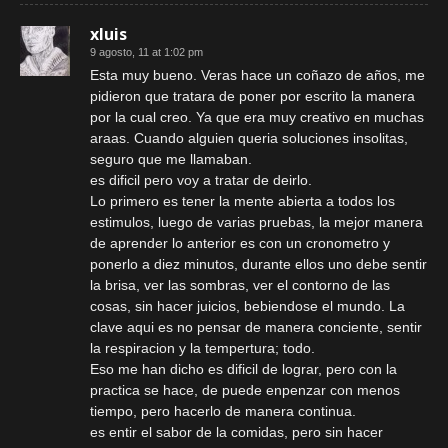
xluis
9 agosto, 11 at 1:02 pm
Esta muy bueno. Veras hace un coñazo de años, me
pidieron que tratara de poner por escrito la manera
por la cual creo. Ya que era muy creativo en muchas
araas. Cuando alguien queria soluciones insolitas,
seguro que me llamaban.
es dificil pero voy a tratar de deirlo.
Lo primero es tener la mente abierta a todos los
estimulos, luego de varias pruebas, la mejor manera
de aprender lo anterior es con un cronometro y
ponerlo a diez minutos, durante ellos uno debe sentir
la brisa, ver las sombras, ver el contorno de las
cosas, sin hacer juicios, bebiendose el mundo. La
clave aqui es no pensar de manera conciente, sentir
la respiracion y la tempertura; todo.
Eso me han dicho es dificil de lograr, pero con la
practica se hace, de puede enpenzar con menos
tiempo, pero hacerlo de manera continua.
es entir el sabor de la comidas, pero sin hacer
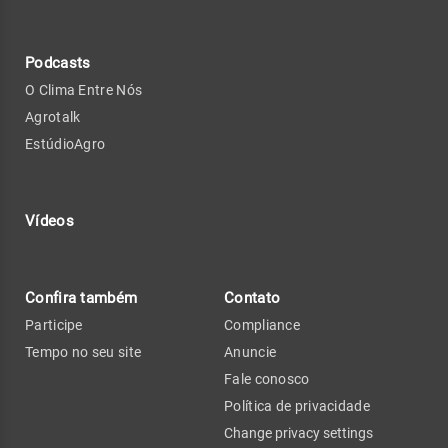
Podcasts
O Clima Entre Nós
Agrotalk
EstúdioAgro
Vídeos
Confira também
Contato
Participe
Compliance
Tempo no seu site
Anuncie
Fale conosco
Política de privacidade
Change privacy settings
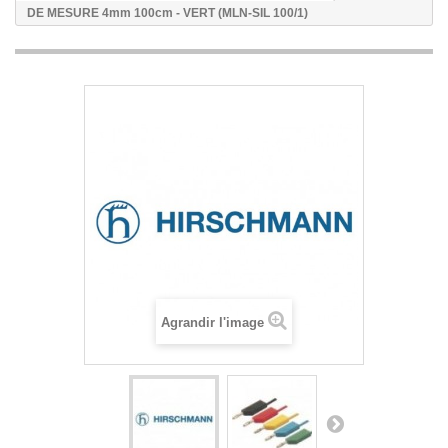
DE MESURE 4mm 100cm - VERT (MLN-SIL 100/1)
Agrandir l'image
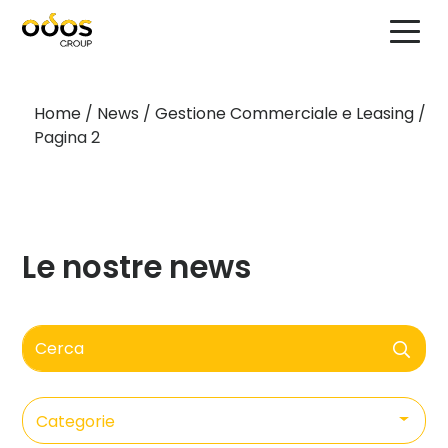
Home
/
News
/
Gestione Commerciale e Leasing
/
Pagina 2
Le nostre news
Cerca
Categorie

What to produce
Leave out the pictures and return the rest of the records exactly.

Exercise result
xluis
9 agosto, 11 at 1:02 pm
Esta muy bueno. Veras hace un coñazo de años, me
pidieron que tratara de poner por escrito la manera
por la cual creo. Ya que era muy creativo en muchas
araas. Cuando alguien queria soluciones insolitas,
seguro que me llamaban.
es dificil pero voy a tratar de deirlo.
Lo primero es tener la mente abierta a todos los
estimulos, luego de varias pruebas, la mejor manera
de aprender lo anterior es con un cronometro y
ponerlo a diez minutos, durante ellos uno debe sentir
la brisa, ver las sombras, ver el contorno de las
cosas, sin hacer juicios, bebiendose el mundo. La
clave aqui es no pensar de manera conciente, sentir
la respiracion y la tempertura; todo.
Eso me han dicho es dificil de lograr, pero con la
practica se hace, de puede enpenzar con menos
tiempo, pero hacerlo de manera continua.
es entir el sabor de la comidas, pero sin hacer
Podcasts
O Clima Entre Nós
Agrotalk
EstúdioAgro
Vídeos
Confira também
Contato
Participe
Compliance
Tempo no seu site
Anuncie
Fale conosco
Política de privacidade
Change privacy settings
DE MESURE 4mm 100cm - VERT (MLN-SIL 100/1)
Agrandir l'image
Home
/
News
/
Gestione Commerciale e Leasing
/
Pagina 2
Le nostre news
Cerca
Categorie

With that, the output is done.